- Born: Brooklyn, New York
- Occupation(s): Television director, television producer
- Years active: 1980–present

= Andrew D. Weyman =

American television director and producer

Andrew D. Weyman is an American television director and producer.

==Life and career==
He was born and raised in Brooklyn, New York and educated at Kingsborough Community College and Brooklyn College.

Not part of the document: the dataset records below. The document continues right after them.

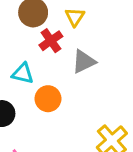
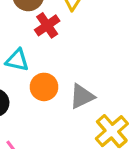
gray triangle: (84, 62) -> (82, 96), moved

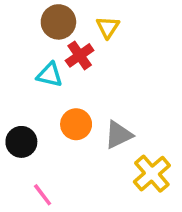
cyan triangle: (17, 60) -> (50, 75), moved

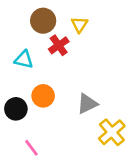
cyan triangle: (50, 75) -> (24, 60), moved
orange circle: (76, 124) -> (43, 96), moved

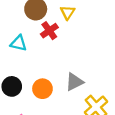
orange circle: (43, 96) -> (42, 89), moved

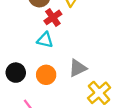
cyan triangle: (19, 43) -> (45, 40), moved

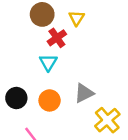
cyan triangle: (45, 40) -> (48, 62), turned 48

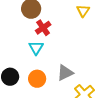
yellow triangle: (77, 18) -> (83, 11), moved

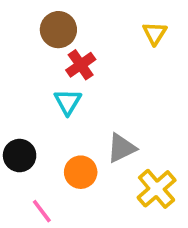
orange circle: (37, 79) -> (81, 172), moved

His directing and producing credits include:

The King of Queens, The Ellen Show, The Big Bang Theory, Cybill, Two and a Half Men, Yes, Dear, Bette, Lucky Louie, The Gregory Hines Show, Work with Me, Still Standing, Listen Up, The Brian Benben Show, Joey, Life on a Stick, The Martin Short Show, Roseanne, Trial and Error, Ellen, All-American Girl, The Jackie Thomas Show, Bob, The Fanelli Boys, Carol & Company, My Two Dads, Head of the Class, Santa Barbara, Joe's Life, The Cavanaughs, Loving, Texas, Another World, As the World Turns, The Edge of Night, Guiding Light, Search for Tomorrow and Ned & Stacey.

==Awards and nominations==
Nominated for a 1980 Daytime Emmy Award for Outstanding Direction For A Daytime Drama Series: Another World. He shared this nomination with Ira Cirker, Melvin Bernhardt, Robert Calhoun, Barnet Kellman and Jack Hofsiss.